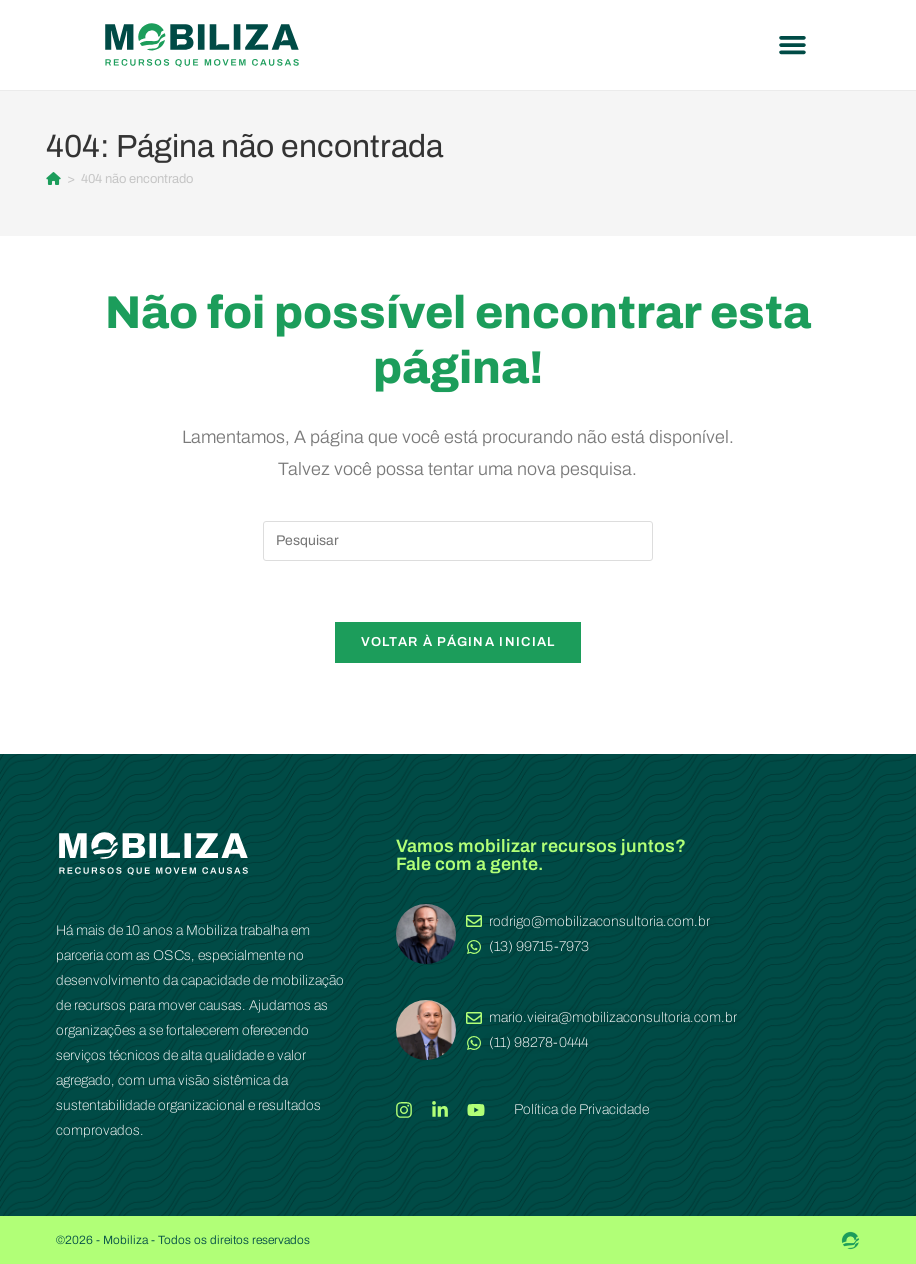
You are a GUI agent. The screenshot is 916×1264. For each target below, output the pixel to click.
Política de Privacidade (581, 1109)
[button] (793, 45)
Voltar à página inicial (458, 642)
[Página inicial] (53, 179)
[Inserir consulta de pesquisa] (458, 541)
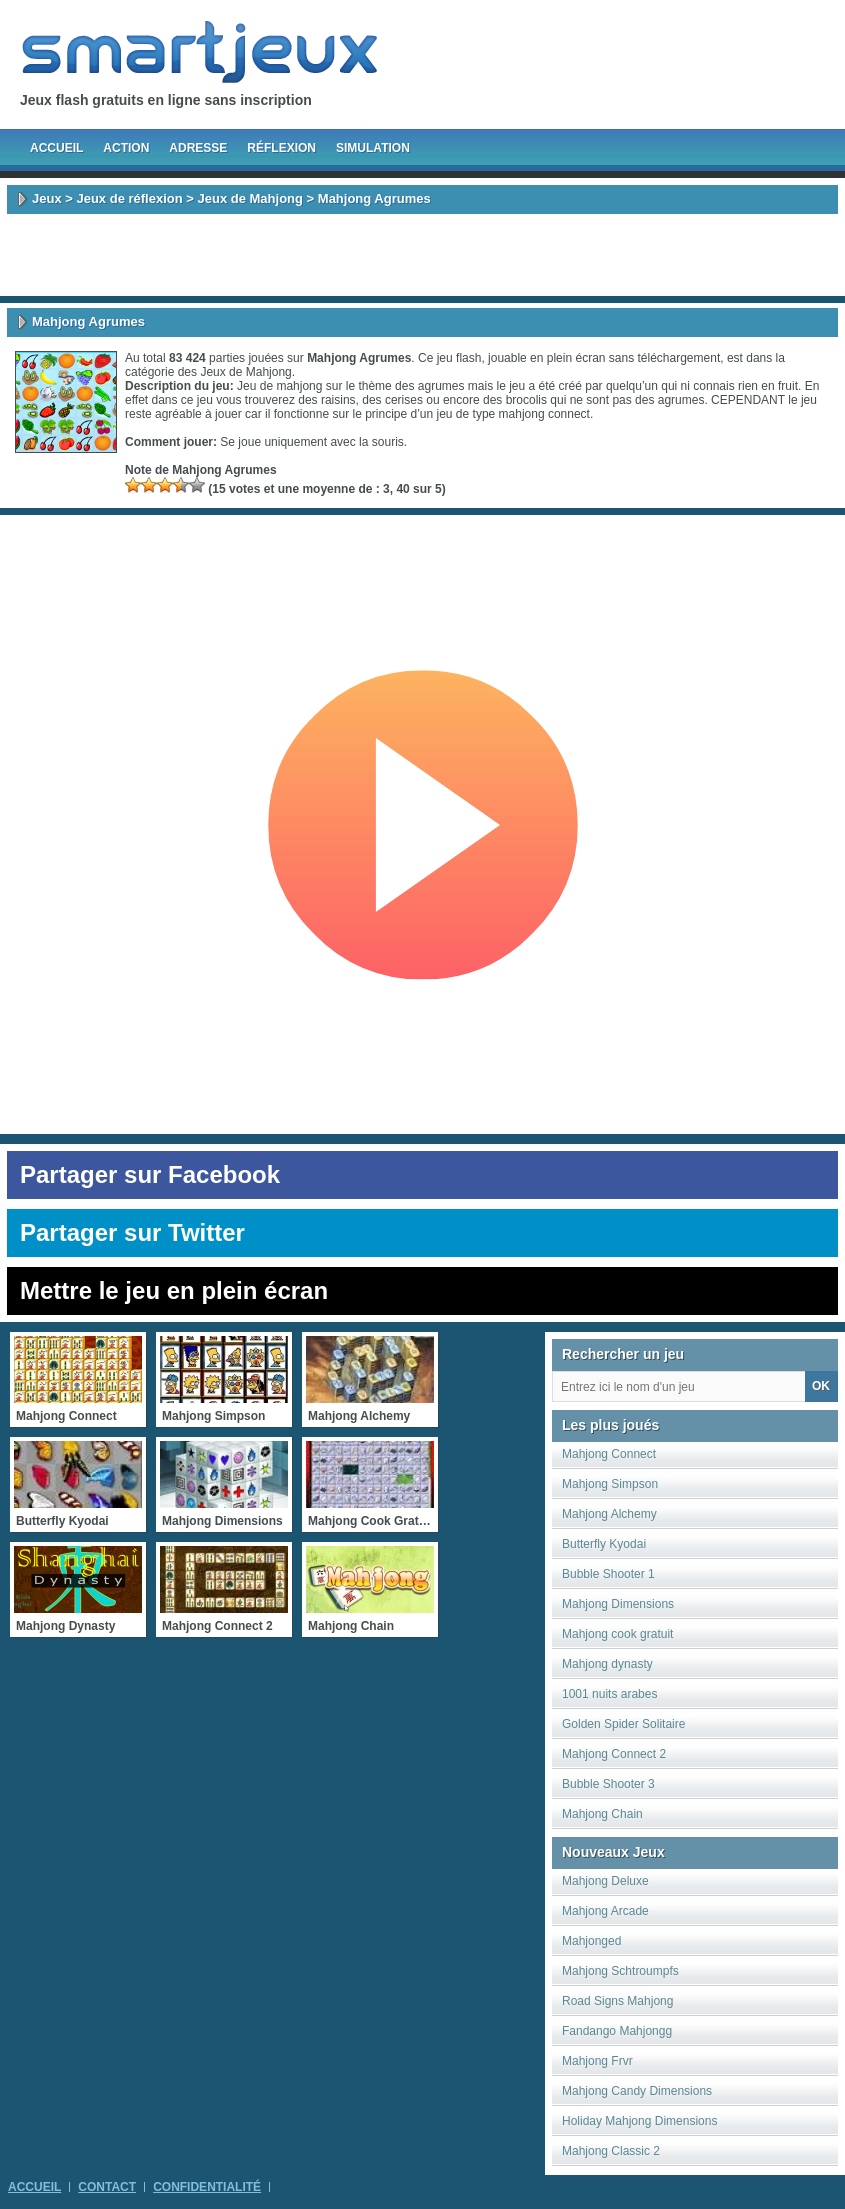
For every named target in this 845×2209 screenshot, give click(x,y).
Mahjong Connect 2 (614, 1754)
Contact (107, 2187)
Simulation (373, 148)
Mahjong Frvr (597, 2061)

============

**PROBLEM**
Leaving out any pictures, write the records above out exactly as they are.

**TASK RESPONSE**
You are a GUI agent. The screenshot is 916×1264. For each target below, output the pixel to click.
Política de Privacidade (581, 1109)
[button] (793, 45)
Voltar à página inicial (458, 642)
[Página inicial] (53, 179)
[Inserir consulta de pesquisa] (458, 541)
For every named target in this 845×2209 screenshot, give click(x,y).
Mahjong Connect 2 (614, 1754)
Contact (107, 2187)
Simulation (373, 148)
Mahjong Frvr (597, 2061)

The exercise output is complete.